Liputan6.com, Yogyakarta - Janur kuning merupakan daun muda dari beberapa jenis tumbuhan palma besar, terutama kelapa, enau, dan rumbia. Tak hanya berfungsi sebagai penanda jalan atau pernikahan, janur kuning ternyata memiliki makna dan simbol yang lebih agung daripada sekadar sebuah penanda.
Janur kuning memang identik dengan pesta pernikahan. Bahkan, ada ungkapan "sebelum janur kuning melengkung" yang menggambarkan sebuah pernikahan yang belum terlaksana.
Janur kuning biasanya dirangkai menjadi untaian menjulang ke atas menyerupai umbul-umbul, tetapi belakangan janur kuning dikreasikan menjadi aneka bentuk rangkaian, seperti bunga tangan, pembungkus makanan, dan perhiasan.

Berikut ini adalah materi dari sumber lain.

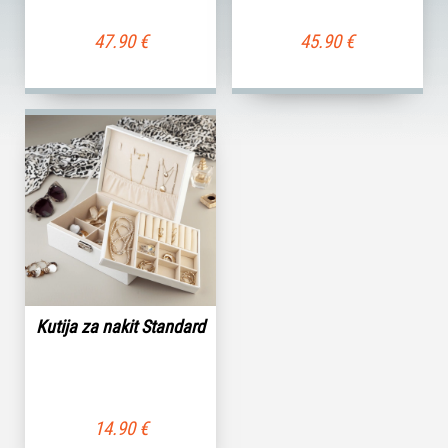
47.90
€
45.90
€
Kutija za nakit Standard
14.90
€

Hal ini menunjukkan bahwa kebudayaan yang ada Indonesia membawa masyarakat memanfaatkan janur untuk berbagai keperluan dan fungsi.
Advertisement
Baca Juga
Bunga tangan, perhiasan, perangkat keperluan kuliner, ritual tradisi, ritual keagamaan, hingga elemen estetika dekoratif yang indah merupakan sedikit dari sekian banyak fungsi janur kuning. Simbolisasi pemakaian janur kuning ini telah tercatat semenjak berabad silam, terutama pada suku Jawa, Bali, dan Sunda.
Lipatan daun kelapa muda ini lazimnya digunakan sebagai penghias sekaligus penanda sebuah ritual, perayaan, hajatan, atau perhelatan besar. Jika kamu tinggal di Jawa, Bali, atau Sunda, janur kuning tentu bisa dengan mudah ditemukan, terutama saat ada perayaan tertentu.
Asal Kata Janur
Kata 'janur' berasal dari bahasa Arab yang berarti cahaya dari surga, sedangkan kata kuning diambil dari bahasa Jawa yang berarti suci. Beberapa masyarakat Jawa bahkan mengartikan janur kuning sebagai 'sejatining nur', yang berarti cahaya sejati.
Secara garis besar, janur memiliki makna bahwa sejatinya manusia membutuhkan cahaya dari Tuhan untuk dapat melihat jelas hal yang baik dan buruk. Tak hanya itu, dalam tradisi Jawa, janur juga dianggap sebagai simbol kebahagiaan.
Simbol kebahagiaan janur ini dibentuk menjadi beragam bentuk dan fungsi. Sebut saja bentuk bulat atau semacam bokor dan umbul-umbul yang berfungsi sebagai penanda atau petunjuk.
Kemudian, ada pula janur yang dirangkai menjadi kembar mayang, yaitu sepasang hiasan dekoratif yang dipajang di pelaminan. Dalam upacara perkawinan adat Jawa, kembar mayang digunakan sejak prosesi midodareni hingga prosesi panggih.
Hiasan dekoratif ini pun menjadi simbol penyatuan dua individu dalam kehidupan rumah tangga. Sementara warna keputih-putihan pada janur merupakan simbol doa agar cinta dan kasih sayang di antara mempelai senantiasa selalu muda.
Ada juga yang membentuk janur kuning dengan teknik gembung, yakni teknik baru yang mengkreasikan bentuk janur lebih besar di bagian bawah, yang makin ke atas semakin mengecil. Teknik tersebut merupakan simbolisasi penyembahan diri terhadap Tuhan.
Bagi masyarakat Sunda, janur biasa digunakan sebagai pembungkus makanan karena janur memiliki sifat yang kuat dan tahan panas. Ditambah lagi, janur juga menciptakan aroma tersendiri yang membuat makanan terasa lebih menggugah selera.
Sementara di Bali, rangkaian janur yang disebut penjor ini lebih dominan digunakan sebagai alat dalam upacara adat. Penjor biasanya dirangkai dalam berbagai bentuk yang umumnya berupa umbul-umbul.
Umbul-umbul ini diikat pada sebuah bambu panjang dan dipasang di tepi jalan sebagai simbol ungkapan syukur atas anugerah Tuhan. Bahkan, dalam beberapa kesempatan, penjor juga digunakan sebagai sarana penangkal bala.